I believe that Lockheed Martin is an intriguing company with excellent management. The company has a moat through its size, broad portfolio, and long track record. It has consistently achieved a high ROIC, and while ROIC decreased in 2024, it is expected to improve going forward. Free cash flow was also lower than usual in 2024, but should recover in the future. As it does, investors can expect more share repurchases and higher dividends. Lockheed Martin’s heavy reliance on the U.S. government - accounting for over 70% of its revenue—exposes the company to political and budget-related risks. Any shifts in defense spending priorities, contract delays, or funding disruptions tied to changing administrations or fiscal pressures could directly impact its revenue, profitability, and cash flow. Competition is also a risk because Lockheed operates in a crowded defense market where both traditional rivals and newer, more agile players are aggressively bidding for contracts. Evolving procurement policies - such as fixed-price and multi-award contracts - put additional pressure on margins and increase financial risk. Laws and regulations are another area of concern.

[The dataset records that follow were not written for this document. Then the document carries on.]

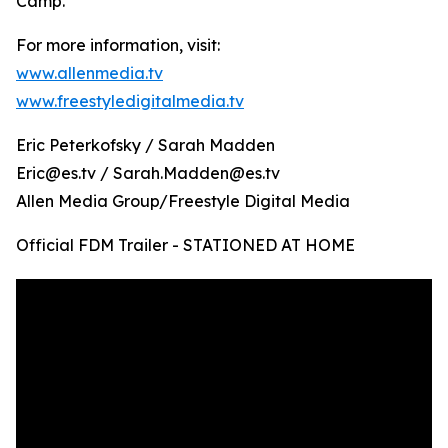
Camp.
For more information, visit:
www.allenmedia.tv
www.freestyledigitalmedia.tv
Eric Peterkofsky / Sarah Madden
Eric@es.tv / Sarah.Madden@es.tv
Allen Media Group/Freestyle Digital Media
Official FDM Trailer - STATIONED AT HOME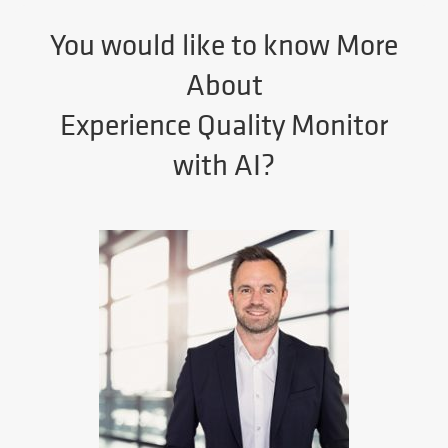
You would like to know More
About
Experience Quality Monitor
with AI?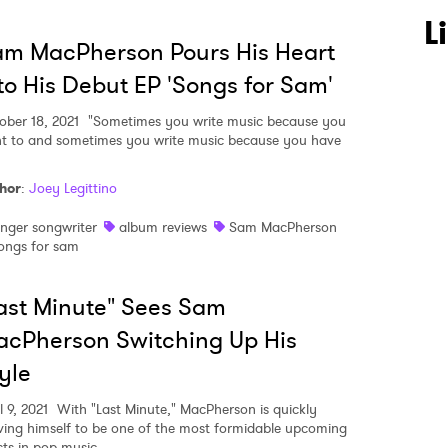
L
m MacPherson Pours His Heart
to His Debut EP 'Songs for Sam'
ober 18, 2021
"Sometimes you write music because you
t to and sometimes you write music because you have
 to Watch Newsletter
hor
:
Joey Legittino
inger songwriter
album reviews
Sam MacPherson
 read and agree to the
Privacy Policy
ongs for sam
ast Minute" Sees Sam
MIT >
cPherson Switching Up His
yle
l 9, 2021
With "Last Minute," MacPherson is quickly
ving himself to be one of the most formidable upcoming
sts in pop music.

Most of Lockheed’s business depends on strict government contracting rules, and non-compliance - even by a supplier - can lead to penalties, lost contracts, or reputational harm. The U.S. government can also cancel contracts or impose unfavorable terms, which adds further uncertainty. On the positive side, Lockheed Martin’s record $176 billion backlog represents a strong pipeline of future revenue, covering roughly 2,5 years of sales. This provides rare visibility in an otherwise cyclical industry and supports long-term planning. The F-35 program is a key reason to invest in Lockheed. It contributes about one-third of total revenue and is backed by strong global demand, a 408-aircraft backlog, and long-term sustainment contracts that generate recurring income. In addition, the Missiles and Fire Control (MFC) segment is a major growth engine, driven by sustained demand for systems like PAC-3, HIMARS, and Javelin. Supported by multi-year contracts and committed funding, MFC is also Lockheed’s highest-margin segment, combining profitability, production scale, and long-term strategic relevance. I believe that Lockheed Martin is a great company, and buying shares at the Ten Cap price of $281 could be a good long-term investment.